​​​​​​Because humor is funnier when you know it's true.

Gas gauge roulette


It's little secret that I have hardly lived my life as a daredevil. My name will never rank in the annals of human endeavor alongside names like Knievel, Wallenda, or Maury Plotkin, which is a name I just made up for the sole purpose of comedically undercutting the other two.

There is one area of life's experience, however, in which I have given vent to my wild side, or at least to whatever side I actually have that occasionally does get up and off its side.

Call it Gas Gauge Roulette. Perhaps you've played it yourself.


I clamber into my car in the morning, cursing the fact that it's the morning and that my car is a 2007 Camry instead of a 2017 Lexus and also that it's the morning.  As I settle uneasily behind the wheel, I recall two specific facts I had somehow forgotten:

· I am practically out of gas, the warning light having flashed for a good  5 or 6 miles before I got home last night, and


· I am a lazy and shiftless jerk who doesn't feel like pumping gas and (optional) it's really cold outside.

Game On!

Will I desperately and flailingly strive to make it safely to work or other destination without stopping to fill up for gas?  Or will I act prudently, fill up the tank, and drive to my destination confident and secure that I will arrive in style and in one piece?

The former, of course.  After all, this is Gas Gauge Roulette!

I’ve now gone a mile.

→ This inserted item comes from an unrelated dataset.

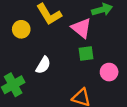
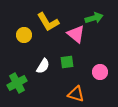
green square: (86, 54) -> (67, 62), moved

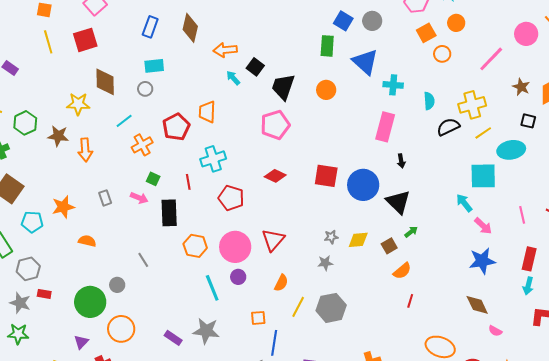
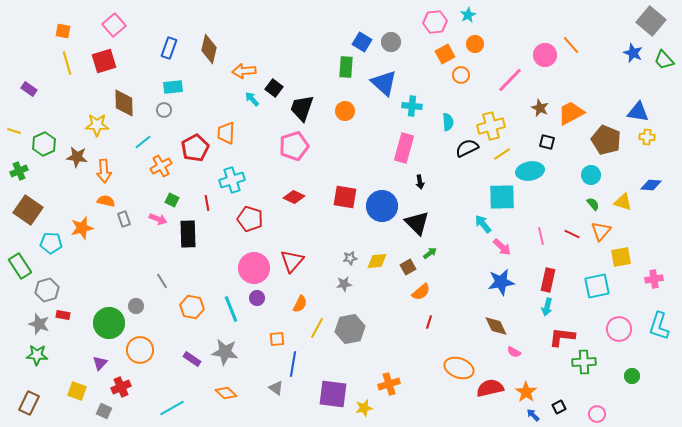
orange semicircle: (87, 241) -> (106, 201), moved
orange hexagon: (195, 246) -> (192, 307), moved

The warning light is back on, and likely there’s less gas in the tank than water on the surface of the moon.  I pass the first of several gas stations en route.   Should I stop?

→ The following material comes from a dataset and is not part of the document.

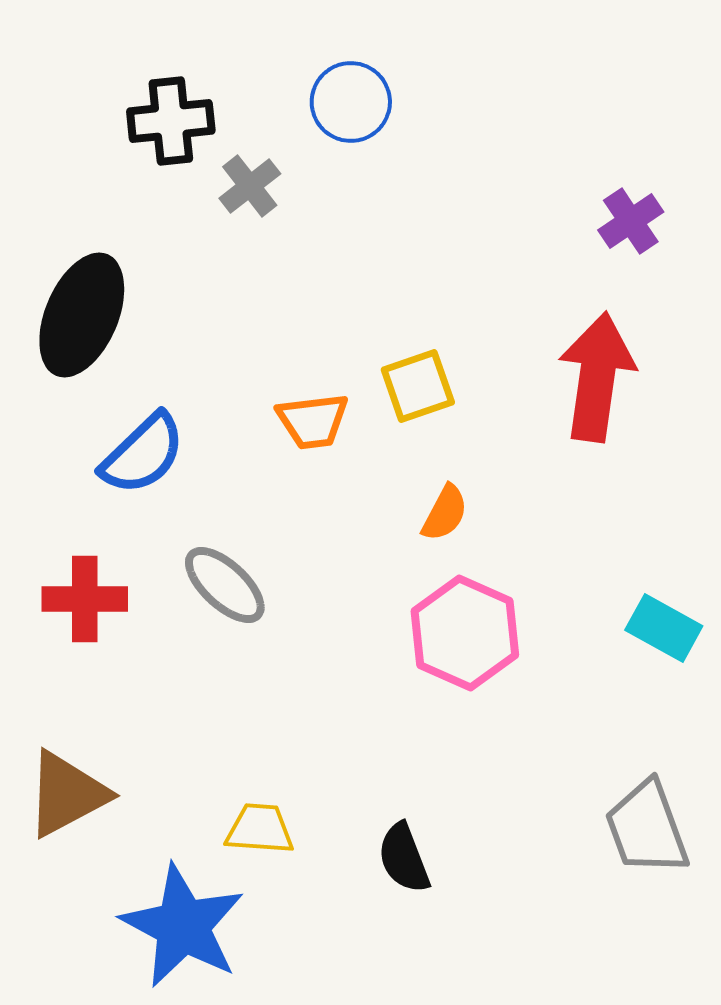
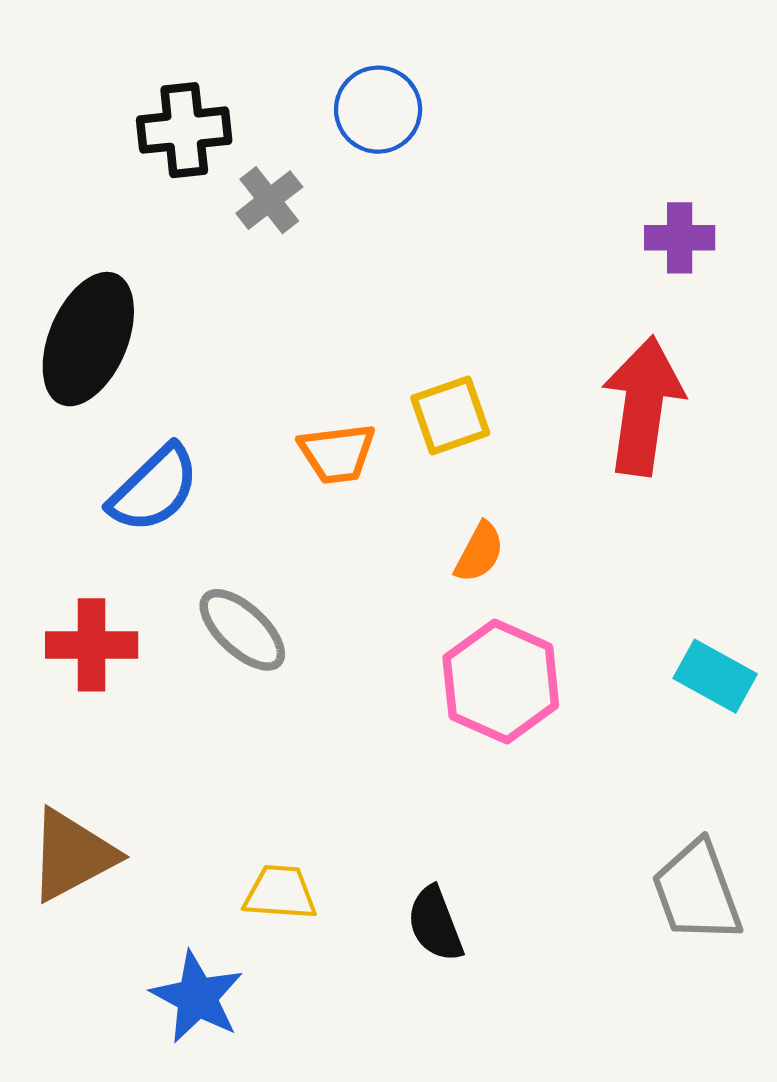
purple cross: (631, 221) -> (680, 238), turned 34
blue star: (183, 926) -> (197, 997), size x0.7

Nah. I am Wallenda, I am Knievel, I am Maury Plotkin, which is a name I just made up for the sole purpose of comedically undercutting the other two.  

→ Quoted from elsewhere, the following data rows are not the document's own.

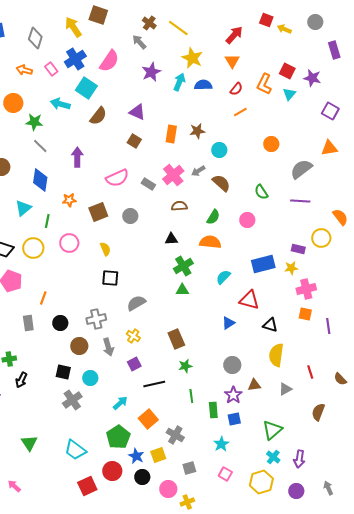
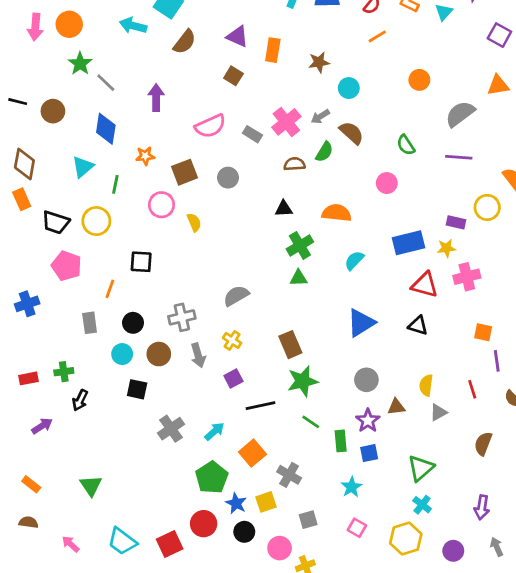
green star: (34, 122) -> (80, 64), moved, turned 30
orange rectangle: (171, 134) -> (273, 50), moved
green semicircle: (213, 217) -> (324, 152), moved
pink circle: (69, 243) -> (161, 205), moved
black square: (110, 278) -> (141, 262), moved
red triangle: (249, 300) -> (425, 285), moved
orange square: (305, 314) -> (483, 332), moved
blue triangle: (228, 323) -> (361, 323), size x1.6
purple line: (328, 326) -> (497, 361), moved
yellow semicircle: (276, 355) -> (426, 385), moved, size x0.7
green star: (185, 366) -> (303, 381), size x1.6
cyan circle: (90, 378) -> (122, 354), moved
green line: (191, 396) -> (311, 422), turned -48
gray cross: (72, 400) -> (171, 429), moved
cyan trapezoid: (75, 450) -> (122, 541), moved
purple arrow: (299, 459) -> (482, 507), moved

Was that a sputter? Did the car make a choking sound? Hopefully that was me sputtering and choking instead of the car. The light on the dashboard is now glowing like the Bat Signal on a night the Joker is carting off Gotham City. 

I ignore it.

What's that?  The gas gauge itself is now actually speaking to me:

"Perry, you moron, you're riding on fumes!  For god's sake, stop and get gas!"